The Pentagon on Wednesday reiterated that any withdrawal from Afghanistan will be conditions-based.
Pentagon’s spokesman John Kirby in a question about a possible increase in the number of US forces in Afghanistan said that the US Defense Secretary is assessing all options, but said that the best solution to the conflict in Afghanistan is a political settlement of the conflict.
Meanwhile, German Foreign Minister Heiko Maas has said that the withdrawal of foreign troops from Afghanistan should be tied to progress in peace negotiations between the Afghan Republic and the Taliban, rather than “slavishly” bound to an end-of-April deadline.
At the end of April, “these peace talks won’t be over,” Maas said at an event organized by weekly Die Zeit and three other German newspapers. “Our fear is that the Taliban could use this as a reason to leave the peace talks and seek a military solution,” he said.
“So our approach is to say that we must couple both processes, the withdrawal of foreign forces with the peace negotiations,” he said. “We don’t have to hang on slavishly to the date of the end of April — these things must be linked and when the peace negotiations are concluded successfully, the time will have come to withdraw foreign troops.”
Based on the US-Taliban peace deal, which was signed on February 29, 2020, the then US president Donald Trump’s administration pledged to withdrawal all US forces from the country by the end of May.
“We are committed to a political settlement in Afghanistan, one that includes the Afghan government, as we have said many times, an Afghan-led and Afghan-owned peace process—and we are going to continue to support achieving a political settlement. No force posture decision has been made and I wont speculate beyond that—we have long believed that the political resolution is the best way forward and the secretary and the department are committed on that,” said Kirby.
But, Suhail Shaheen, a Taliban negotiator, has said that the presence of US forces after May is a violation of the US-Taliban peace agreement.
What does the Taliban say?
The Taliban have said that an Islamic government will replace the current government in Afghanistan under the incumbent President Ashraf Ghani as a result of peace negotiations.
Citing the US-Taliban peace agreement in Doha on February 29, the Taliban have said that based on the deal, an Islamic government will replace the Ghani govt as a result of the intra-Afghan peace negotiations.
In a press conference following their meeting in the Iranian capital Tehran this week, the Taliban’s delegation said that if the US and NATO forces continue to remain in Afghanistan after May, the Taliban will deserve the right to defend their country.
However, the Office of National Security Council (ONSC) has said that it is premature to talk about the political system in Afghanistan.
The ONSC has suggested that the Taliban should stop shedding blood instead of talking about their own government.
“Based on the agreement, (the US-Taliban peace agreement), this government will be dissolved and another government will be formed based on the intra-Afghan negotiations.
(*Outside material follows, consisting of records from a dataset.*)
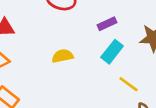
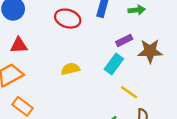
purple rectangle: (107, 24) -> (124, 40), moved

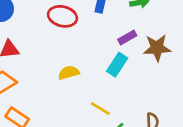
yellow line: (129, 92) -> (100, 108), moved

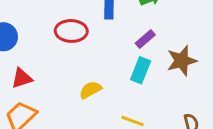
brown star: (157, 48) -> (182, 61), moved

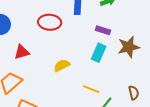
purple rectangle: (145, 39) -> (103, 30), turned 56
red triangle: (22, 78) -> (22, 52), moved

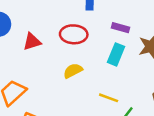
red ellipse: (50, 22) -> (74, 34), moved
red triangle: (22, 52) -> (32, 42), moved

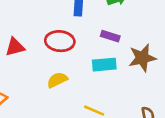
cyan rectangle: (116, 54) -> (104, 65), turned 60

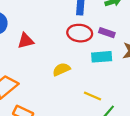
red ellipse: (60, 41) -> (80, 33), moved

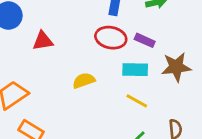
yellow line: (92, 96) -> (137, 101), moved

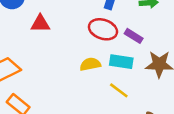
yellow semicircle: (84, 81) -> (90, 64), moved

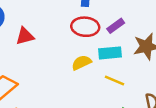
purple rectangle: (134, 36) -> (116, 26), turned -54

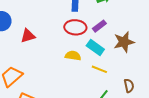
cyan rectangle: (110, 53) -> (95, 48), turned 42
yellow semicircle: (81, 63) -> (73, 56), turned 35

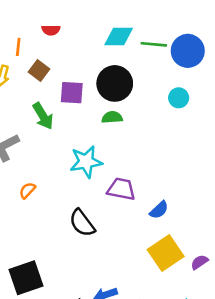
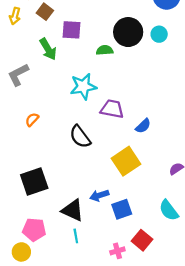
black circle: (115, 83) -> (128, 32), moved
orange semicircle: (27, 190) -> (32, 120), moved
yellow square: (166, 253) -> (126, 161), moved

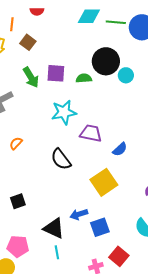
purple square: (72, 30) -> (56, 73), moved
cyan circle: (159, 34) -> (126, 75), moved
black square: (34, 181) -> (18, 201), size x0.6

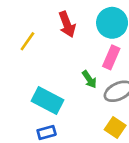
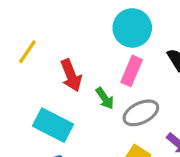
red arrow: (67, 24) -> (71, 75), moved

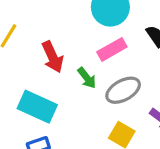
pink rectangle: (132, 71) -> (112, 49), turned 40

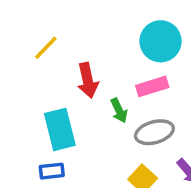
cyan rectangle: (37, 107) -> (60, 129), turned 39

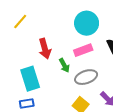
yellow line: (46, 48) -> (20, 22), moved

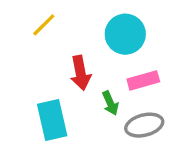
cyan circle: (87, 23) -> (125, 34), moved

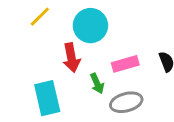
cyan circle: (125, 34) -> (90, 26), moved

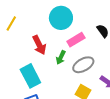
cyan circle: (90, 26) -> (61, 18), moved
green arrow: (97, 83) -> (61, 58), turned 64

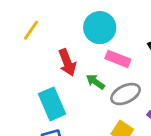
pink rectangle: (76, 40) -> (118, 59), turned 48
green arrow: (61, 58) -> (95, 82), turned 96

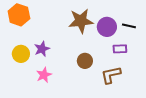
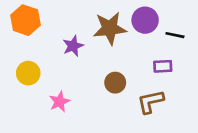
purple circle: (107, 27) -> (145, 20), moved
purple star: (42, 49) -> (73, 46), moved

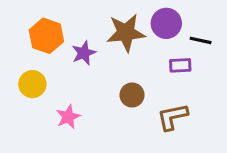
orange hexagon: (26, 20) -> (46, 36), moved
purple rectangle: (163, 66) -> (180, 65), moved

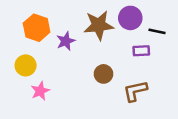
pink star: (68, 117) -> (40, 91), moved

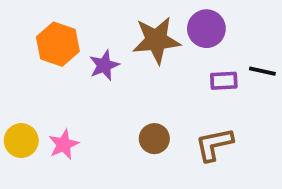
black line: (157, 31) -> (262, 71), moved
yellow circle: (26, 65) -> (21, 141), moved
brown circle: (104, 74) -> (154, 139), moved

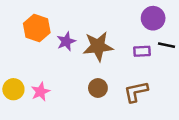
purple circle: (206, 29) -> (153, 18), moved
brown star: (156, 40) -> (98, 46), moved

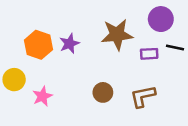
orange hexagon: (37, 28) -> (39, 45), moved
brown star: (98, 46) -> (117, 35), moved
yellow circle: (13, 89) -> (14, 80), moved

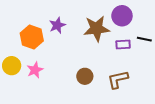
purple circle: (161, 19) -> (122, 16), moved
purple star: (69, 44) -> (57, 25), moved
pink star: (42, 96) -> (35, 70), moved

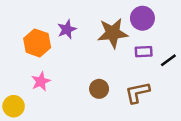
black line: (144, 39) -> (168, 60), moved, turned -48
yellow circle: (12, 66) -> (14, 106), moved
Regarding this issue, we have had some trips to the Islamic Republic of Iran and Russia,” said Suhail Shaheen, a member of the Taliban's peace negotiating team.
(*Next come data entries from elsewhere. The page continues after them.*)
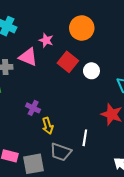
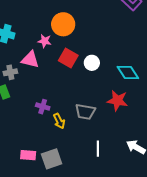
orange circle: (82, 28) -> (63, 24), moved
white line: (85, 138) -> (98, 149), moved
gray trapezoid: (61, 152) -> (85, 112), moved

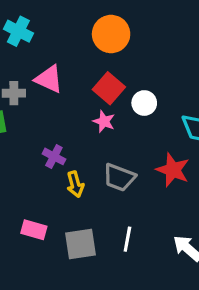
pink star: (45, 41) -> (104, 121), moved
pink rectangle: (28, 155) -> (34, 230), moved
gray square: (52, 159) -> (80, 244), moved

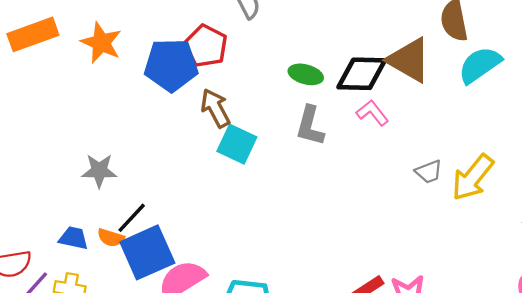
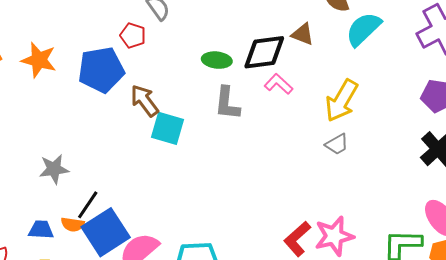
red pentagon: (206, 46) -> (133, 35), moved, size x0.7
brown triangle: (409, 60) -> (303, 34), size x0.6
gray trapezoid: (429, 172) -> (337, 144), moved
yellow arrow: (473, 177) -> (342, 101), moved

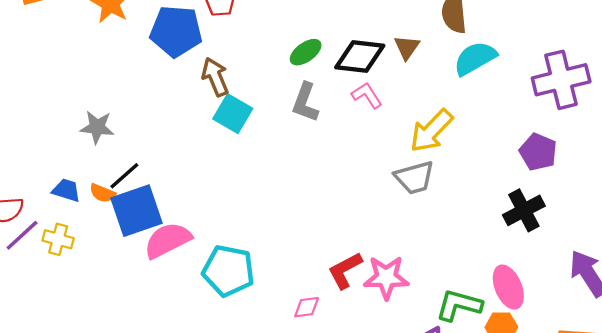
brown triangle: (303, 34) -> (407, 47), turned 30
green ellipse: (217, 60) -> (306, 52), turned -56
gray trapezoid: (337, 144) -> (414, 178), size x1.5

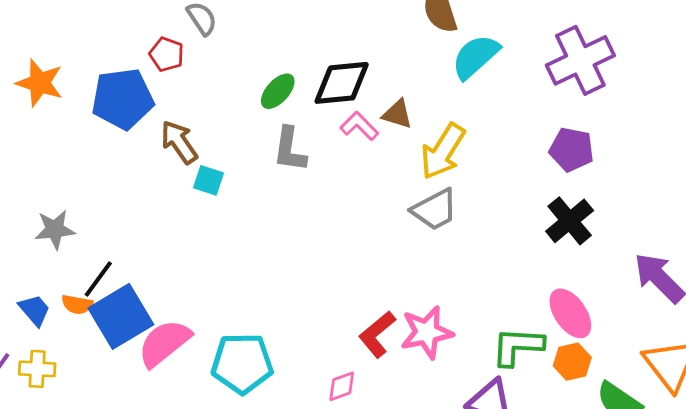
brown triangle: (407, 47) -> (397, 114), moved, turned -36
cyan square: (233, 114) -> (209, 180), size x0.7
blue trapezoid: (66, 190) -> (35, 310), turned 44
Meanwhile, US Special Inspector General for Afghanistan Reconstruction (SIGAR) has said that the US air strikes have increased in Afghanistan in the past three months.
The Taliban has been saying that the US strikes were against the spirit of the US-Taliban peace deal.
“The Doha agreement says that the US forces will not conduct air strikes except in war time and any other sensitive situation,” said Zabihullah Mujahid, a spokesman for the Taliban.
This comes as peace talks between the Islamic Republic of Afghanistan and the Taliban are underway in Doha since September 12, however no breakthrough has been achieved from the talks so far.
“The issue is that the Afghan delegation has asked the Taliban to merge with the present system, but the Taliban have rejected the demand,” said Tahir Khan, a Pakistani journalist.